§ Assignment
Set down every line of the data exactly, skipping the pictures.

##### Materials provided

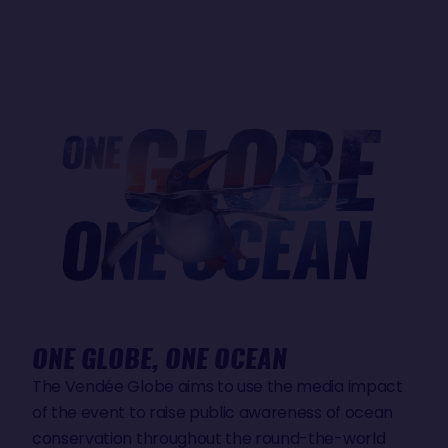
ONE GLOBE, ONE OCEAN
The Vendée Globe aims to use the media impact
of the event to raise public awareness of ocean
conservation throughout the round-the-world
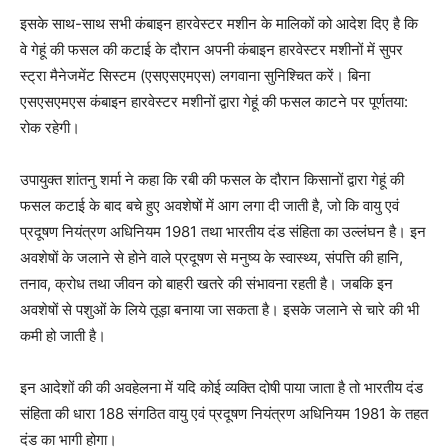
इसके साथ-साथ सभी कंबाइन हारवेस्टर मशीन के मालिकों को आदेश दिए है कि
वे गेहूं की फसल की कटाई के दौरान अपनी कंबाइन हारवेस्टर मशीनों में सुपर
स्ट्रा मैनेजमेंट सिस्टम (एसएसएमएस) लगवाना सुनिश्चित करें। बिना
एसएसएमएस कंबाइन हारवेस्टर मशीनों द्वारा गेहूं की फसल काटने पर पूर्णतया:
रोक रहेगी।
उपायुक्त शांतनु शर्मा ने कहा कि रबी की फसल के दौरान किसानों द्वारा गेहूं की
फसल कटाई के बाद बचे हुए अवशेषों में आग लगा दी जाती है, जो कि वायु एवं
प्रदूषण नियंत्रण अधिनियम 1981 तथा भारतीय दंड संहिता का उल्लंघन है। इन
अवशेषों के जलाने से होने वाले प्रदूषण से मनुष्य के स्वास्थ्य, संपत्ति की हानि,
तनाव, क्रोध तथा जीवन को बाहरी खतरे की संभावना रहती है। जबकि इन
अवशेषों से पशुओं के लिये तूड़ा बनाया जा सकता है। इसके जलाने से चारे की भी
कमी हो जाती है।
इन आदेशों की की अवहेलना में यदि कोई व्यक्ति दोषी पाया जाता है तो भारतीय दंड
संहिता की धारा 188 संगठित वायु एवं प्रदूषण नियंत्रण अधिनियम 1981 के तहत
दंड का भागी होगा।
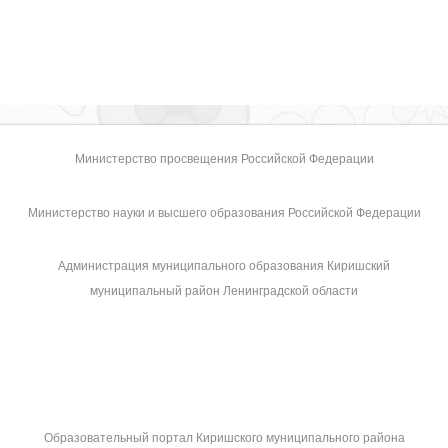
Министерство просвещения Российской Федерации
Министерство науки и высшего образования Российской Федерации
Администрация муниципального образования Киришский
муниципальный район Ленинградской области
Образовательный портал Киришского муниципального района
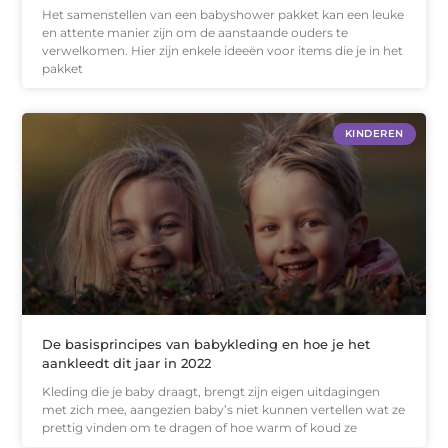
Het samenstellen van een babyshower pakket kan een leuke
en attente manier zijn om de aanstaande ouders te
verwelkomen. Hier zijn enkele ideeën voor items die je in het
pakket
KINDEREN
De basisprincipes van babykleding en hoe je het
aankleedt dit jaar in 2022
Kleding die je baby draagt, brengt zijn eigen uitdagingen
met zich mee, aangezien baby’s niet kunnen vertellen wat ze
prettig vinden om te dragen of hoe warm of koud ze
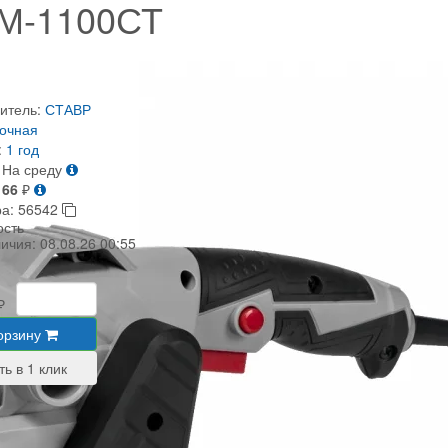
М-1100СТ
итель:
СТАВР
очная
:
1 год
На среду
166
₽
ра:
56542
ость
личия:
08.08.26 00:55
₽
орзину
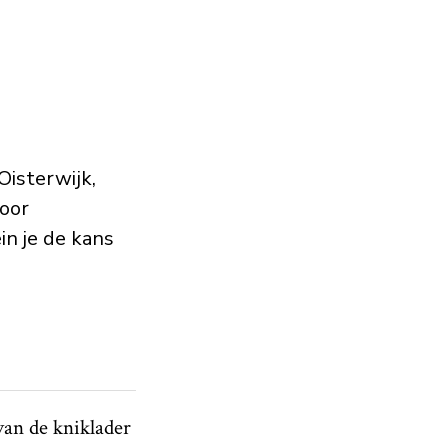
Oisterwijk,
oor
n je de kans
 van de kniklader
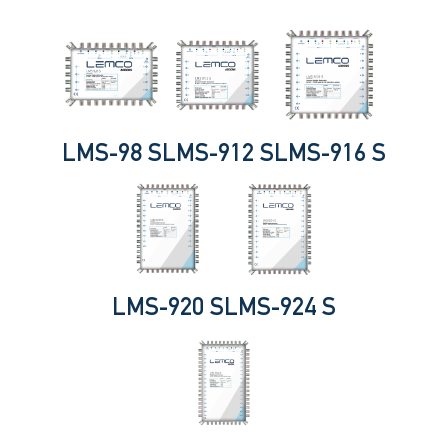
LMS-98 S
LMS-912 S
LMS-916 S
LMS-920 S
LMS-924 S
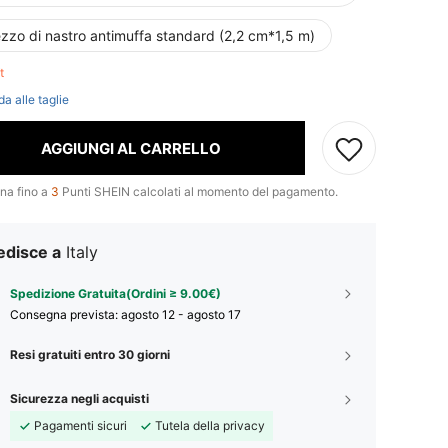
zzo di nastro antimuffa standard (2,2 cm*1,5 m)
ft
da alle taglie
AGGIUNGI AL CARRELLO
na fino a
3
Punti SHEIN calcolati al momento del pagamento.
edisce a
Italy
Spedizione Gratuita(Ordini ≥ 9.00€)
Consegna prevista:
agosto 12 - agosto 17
Resi gratuiti entro 30 giorni
Sicurezza negli acquisti
Pagamenti sicuri
Tutela della privacy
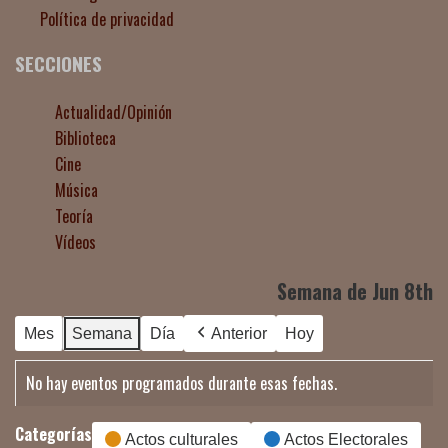
Política de privacidad
SECCIONES
Actualidad/Opinión
Biblioteca
Cine
Música
Teoría
Vídeos
Semana de Jun 8th
Mes
Semana
Día
Anterior
Hoy
No hay eventos programados durante esas fechas.
Categorías
Actos culturales
Actos Electorales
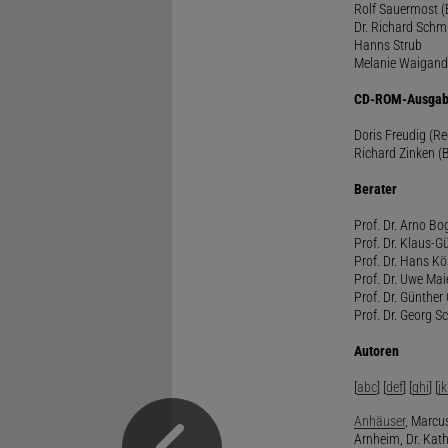
Rolf Sauermost 
Dr. Richard Schm
Hanns Strub
Melanie Waigand
CD-ROM-Ausgab
Doris Freudig (R
Richard Zinken (
Berater
Prof. Dr. Arno Bo
Prof. Dr. Klaus-G
Prof. Dr. Hans Kö
Prof. Dr. Uwe Mai
Prof. Dr. Günther
Prof. Dr. Georg S
Autoren
[
abc
] [
def
] [
ghi
] [
jk
Anhäuser
, Marcus
Arnheim, Dr. Kath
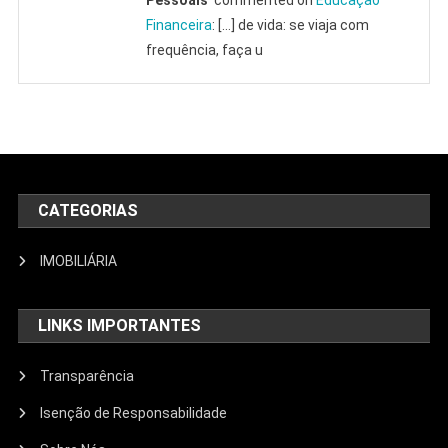
Financeira
: […] de vida: se viaja com
frequência, faça u
CATEGORIAS
IMOBILIÁRIA
LINKS IMPORTANTES
Transparência
Isenção de Responsabilidade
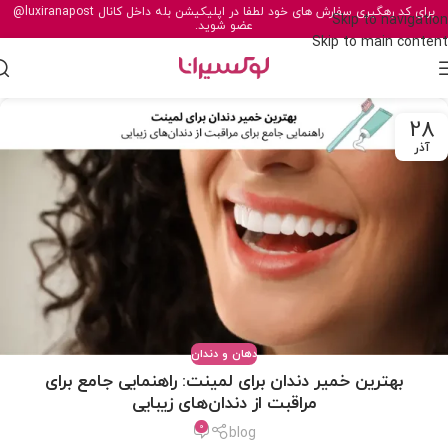
برای کد رهگیری سفارش های خود لطفا در اپلیکیشن بله داخل کانال
@luxiranapost
Skip to navigation
عضو شوید.
Skip to main content
28
آذر
دهان و دندان
بهترین خمیر دندان برای لمینت: راهنمایی جامع برای
مراقبت از دندان‌های زیبایی
0
blog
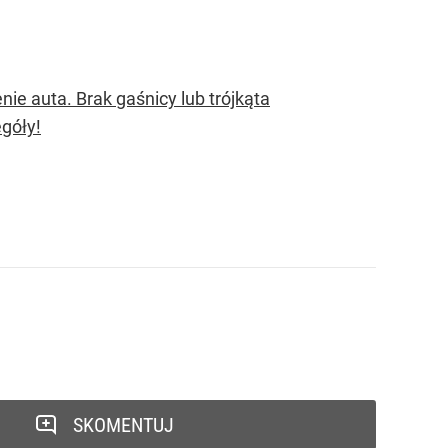
 auta. Brak gaśnicy lub trójkąta
góły!
SKOMENTUJ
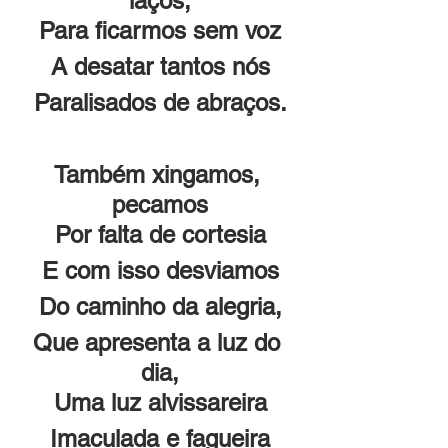
laços,
Para ficarmos sem voz
A desatar tantos nós
Paralisados de abraços.
Também xingamos, 
pecamos
Por falta de cortesia
E com isso desviamos
Do caminho da alegria,
Que apresenta a luz do 
dia,
Uma luz alvissareira
Imaculada e fagueira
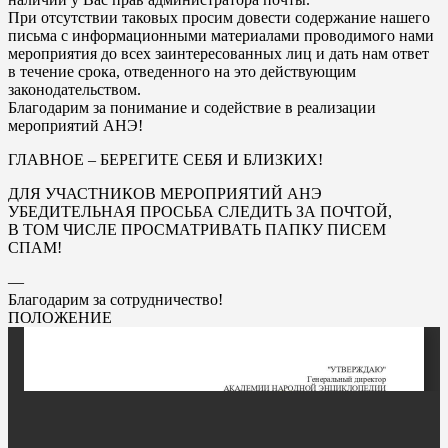
При отсутствии таковых просим довести содержание нашего
письма с информационными материалами проводимого нами
мероприятия до всех заинтересованных лиц и дать нам ответ
в течение срока, отведенного на это действующим
законодательством.
Благодарим за понимание и содействие в реализации
мероприятий АНЭ!
ГЛАВНОЕ – БЕРЕГИТЕ СЕБЯ И БЛИЗКИХ!
ДЛЯ УЧАСТНИКОВ МЕРОПРИЯТИЙ АНЭ
УБЕДИТЕЛЬНАЯ ПРОСЬБА СЛЕДИТЬ ЗА ПОЧТОЙ,
В ТОМ ЧИСЛЕ ПРОСМАТРИВАТЬ ПАПКУ ПИСЕМ
СПАМ!
—
Благодарим за сотрудничество!
ПОЛОЖЕНИЕ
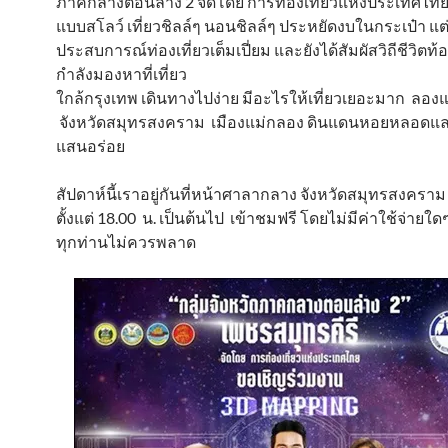
ภาคกลางตอนล่าง 2 จัดโดย การท่องเที่ยวแห่งประเทศไทย 
แบบสโลว์ เที่ยวชิลล์ๆ นอนชิลล์ๆ ประหยัดงบในกระเป๋า แต่
ประสบการณ์ท่องเที่ยวเต็มเปี่ยม และยังได้สัมผัสวิถีชีวิตท้อ
กำลังมองหาที่เที่ยว
ใกล้กรุงเทพ เดินทางไปง่าย มีอะไรให้เที่ยวเยอะมาก ลองแ
จังหวัดสมุทรสงคราม เมืองแม่กลอง ดินแดนหอยหลอดแ
แสนอร่อย
สัปดาห์นี้เราอยู่กันที่หน้าศาลากลาง จังหวัดสมุทรสงคราม
ตั้งแต่ 18.00 น. เป็นต้นไป เข้าชมฟรี โดยไม่มีค่าใช้จ่ายใดๆ
ทุกท่านไม่ควรพลาด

##########

§ Completed task
ONE GLOBE, ONE OCEAN
The Vendée Globe aims to use the media impact
of the event to raise public awareness of ocean
conservation throughout the round-the-world
इसके साथ-साथ सभी कंबाइन हारवेस्टर मशीन के मालिकों को आदेश दिए है कि
वे गेहूं की फसल की कटाई के दौरान अपनी कंबाइन हारवेस्टर मशीनों में सुपर
स्ट्रा मैनेजमेंट सिस्टम (एसएसएमएस) लगवाना सुनिश्चित करें। बिना
एसएसएमएस कंबाइन हारवेस्टर मशीनों द्वारा गेहूं की फसल काटने पर पूर्णतया:
रोक रहेगी।
उपायुक्त शांतनु शर्मा ने कहा कि रबी की फसल के दौरान किसानों द्वारा गेहूं की
फसल कटाई के बाद बचे हुए अवशेषों में आग लगा दी जाती है, जो कि वायु एवं
प्रदूषण नियंत्रण अधिनियम 1981 तथा भारतीय दंड संहिता का उल्लंघन है। इन
अवशेषों के जलाने से होने वाले प्रदूषण से मनुष्य के स्वास्थ्य, संपत्ति की हानि,
तनाव, क्रोध तथा जीवन को बाहरी खतरे की संभावना रहती है। जबकि इन
अवशेषों से पशुओं के लिये तूड़ा बनाया जा सकता है। इसके जलाने से चारे की भी
कमी हो जाती है।
इन आदेशों की की अवहेलना में यदि कोई व्यक्ति दोषी पाया जाता है तो भारतीय दंड
संहिता की धारा 188 संगठित वायु एवं प्रदूषण नियंत्रण अधिनियम 1981 के तहत
दंड का भागी होगा।
Министерство просвещения Российской Федерации
Министерство науки и высшего образования Российской Федерации
Администрация муниципального образования Киришский
муниципальный район Ленинградской области
Образовательный портал Киришского муниципального района
Het samenstellen van een babyshower pakket kan een leuke
en attente manier zijn om de aanstaande ouders te
verwelkomen. Hier zijn enkele ideeën voor items die je in het
pakket
KINDEREN
De basisprincipes van babykleding en hoe je het
aankleedt dit jaar in 2022
Kleding die je baby draagt, brengt zijn eigen uitdagingen
met zich mee, aangezien baby’s niet kunnen vertellen wat ze
prettig vinden om te dragen of hoe warm of koud ze
М-1100СТ
итель:
СТАВР
очная
:
1 год
На среду
166
₽
ра:
56542
ость
личия:
08.08.26 00:55
₽
орзину
Oisterwijk,
oor
n je de kans
 van de kniklader
LMS-98 S
LMS-912 S
LMS-916 S
LMS-920 S
LMS-924 S
zzo di nastro antimuffa standard (2,2 cm*1,5 m)
ft
da alle taglie
AGGIUNGI AL CARRELLO
na fino a
3
Punti SHEIN calcolati al momento del pagamento.
edisce a
Italy
Spedizione Gratuita(Ordini ≥ 9.00€)
Consegna prevista:
agosto 12 - agosto 17
Resi gratuiti entro 30 giorni
Sicurezza negli acquisti
Pagamenti sicuri
Tutela della privacy
Política de privacidad
SECCIONES
Actualidad/Opinión
Biblioteca
Cine
Música
Teoría
Vídeos
Semana de Jun 8th
Mes
Semana
Día
Anterior
Hoy
No hay eventos programados durante esas fechas.
Categorías
Actos culturales
Actos Electorales
Rolf Sauermost 
Dr. Richard Schm
Hanns Strub
Melanie Waigand
CD-ROM-Ausgab
Doris Freudig (R
Richard Zinken (
Berater
Prof. Dr. Arno Bo
Prof. Dr. Klaus-G
Prof. Dr. Hans Kö
Prof. Dr. Uwe Mai
Prof. Dr. Günther
Prof. Dr. Georg S
Autoren
[
abc
] [
def
] [
ghi
] [
jk
Anhäuser
, Marcus
Arnheim, Dr. Kath
Financeira
: […] de vida: se viaja com
frequência, faça u
CATEGORIAS
IMOBILIÁRIA
LINKS IMPORTANTES
Transparência
Isenção de Responsabilidade
برای کد رهگیری سفارش های خود لطفا در اپلیکیشن بله داخل کانال
@luxiranapost
Skip to navigation
عضو شوید.
Skip to main content
28
آذر
دهان و دندان
بهترین خمیر دندان برای لمینت: راهنمایی جامع برای
مراقبت از دندان‌های زیبایی
0
blog
 auta. Brak gaśnicy lub trójkąta
góły!
SKOMENTUJ
laços,
Para ficarmos sem voz
A desatar tantos nós
Paralisados de abraços.
Também xingamos, 
pecamos
Por falta de cortesia
E com isso desviamos
Do caminho da alegria,
Que apresenta a luz do 
dia,
Uma luz alvissareira
Imaculada e fagueira
При отсутствии таковых просим довести содержание нашего
письма с информационными материалами проводимого нами
мероприятия до всех заинтересованных лиц и дать нам ответ
в течение срока, отведенного на это действующим
законодательством.
Благодарим за понимание и содействие в реализации
мероприятий АНЭ!
ГЛАВНОЕ – БЕРЕГИТЕ СЕБЯ И БЛИЗКИХ!
ДЛЯ УЧАСТНИКОВ МЕРОПРИЯТИЙ АНЭ
УБЕДИТЕЛЬНАЯ ПРОСЬБА СЛЕДИТЬ ЗА ПОЧТОЙ,
В ТОМ ЧИСЛЕ ПРОСМАТРИВАТЬ ПАПКУ ПИСЕМ
СПАМ!
—
Благодарим за сотрудничество!
ПОЛОЖЕНИЕ
ภาคกลางตอนล่าง 2 จัดโดย การท่องเที่ยวแห่งประเทศไทย 
แบบสโลว์ เที่ยวชิลล์ๆ นอนชิลล์ๆ ประหยัดงบในกระเป๋า แต่
ประสบการณ์ท่องเที่ยวเต็มเปี่ยม และยังได้สัมผัสวิถีชีวิตท้อ
กำลังมองหาที่เที่ยว
ใกล้กรุงเทพ เดินทางไปง่าย มีอะไรให้เที่ยวเยอะมาก ลองแ
จังหวัดสมุทรสงคราม เมืองแม่กลอง ดินแดนหอยหลอดแ
แสนอร่อย
สัปดาห์นี้เราอยู่กันที่หน้าศาลากลาง จังหวัดสมุทรสงคราม
ตั้งแต่ 18.00 น. เป็นต้นไป เข้าชมฟรี โดยไม่มีค่าใช้จ่ายใดๆ
ทุกท่านไม่ควรพลาด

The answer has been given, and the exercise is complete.